群れはさらに多くなり、今では1500ほどのゆっくりを確認した。
一方、増え続けるゆっくりに対し、人間の盟友である河童達が何やら動きを見せている。
なんでも、外から流れ着いた『あるもの』を使って、日々怪しい実験を重ねているらしい……。



夜。
森のふくろうが鳴いている。
それに混じり「だいたいみんなひどいよ。
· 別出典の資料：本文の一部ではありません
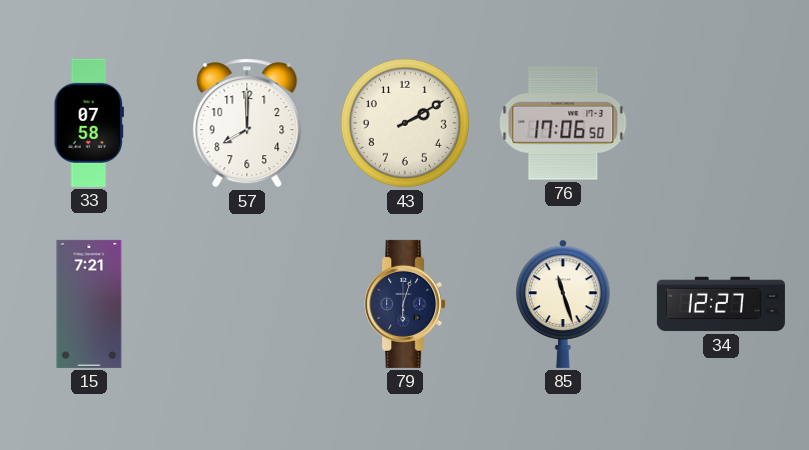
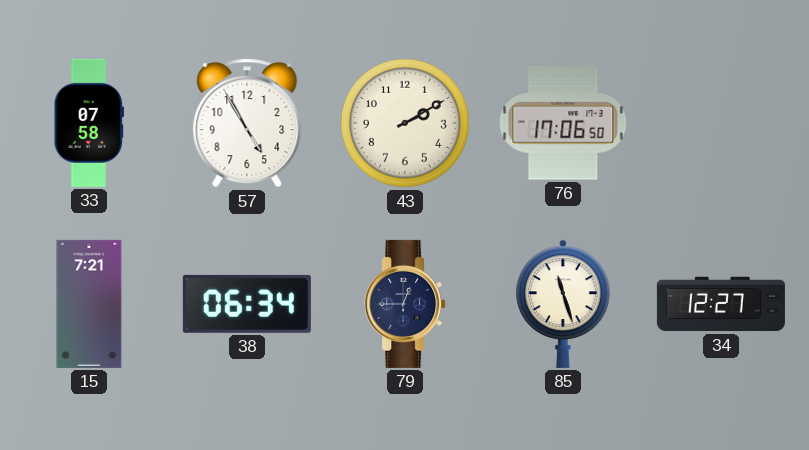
57: 8:00 -> 4:55
38: none -> 06:34
79: 6:03 -> 12:45
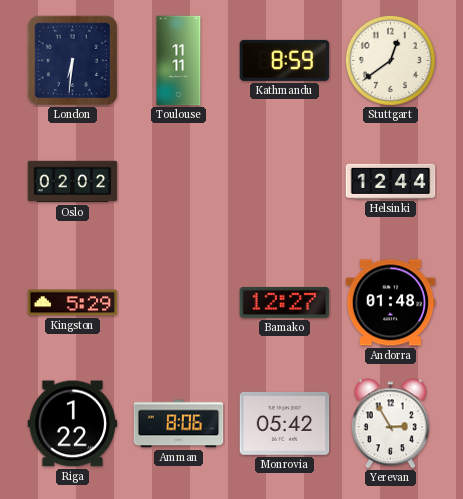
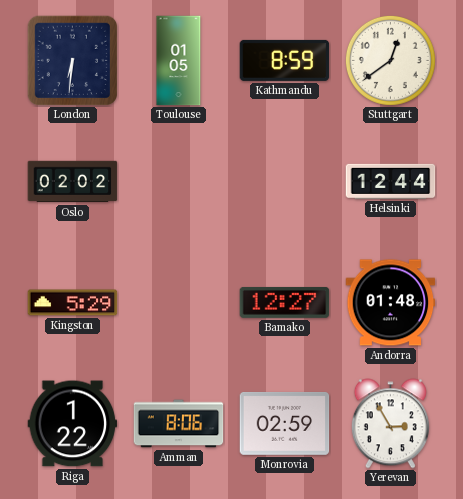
Toulouse: 11:11 -> 01:05
Monrovia: 05:42 -> 02:59
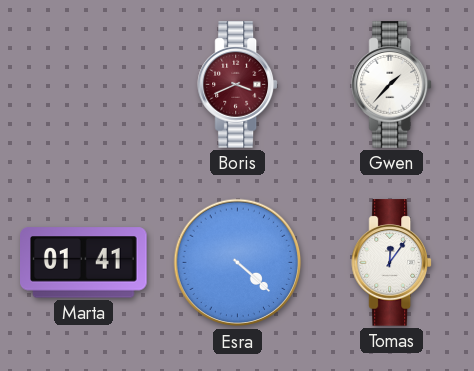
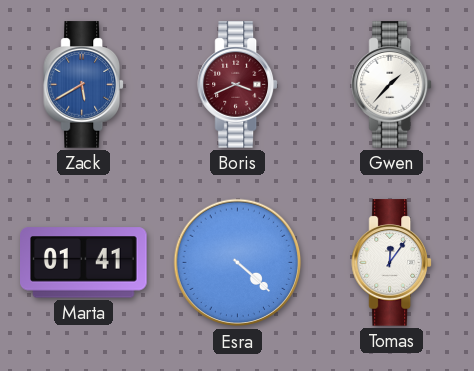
Zack: none -> 5:40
わたしはおんなだよ」という愚痴が聞こえる。
虫達の声に加え、どこからともなく「そーなのかー」という声も聞こえる。
「ちーん、ちーん」という言葉は変だが綺麗な声も聞こえる。
そんな幻想郷の住民の声を無視し、その『視線』はある村に向かっていた。
村の様子を見る。
モノクロ―――紫外線探知
『視えない』
村の様子を見る。真っ赤―――光源探知
『視えない』
村の様子を見る。黒―――熱探知
『視えた』
わずかな熱移動を示す青い小さな塊。
拡大する。
同時に視聴精度も向上させる。
視えた。
聴こえた。
視線の主は村に向かって駆け出した。



「ゆ、ゆ、ゆ」
夜、満月が浮かぶ空。
ゆっくりに占拠された村。
村の入り口にはところどころ太めの杭が打ち込まれており、人間の侵入を防ぐ働きをしていた。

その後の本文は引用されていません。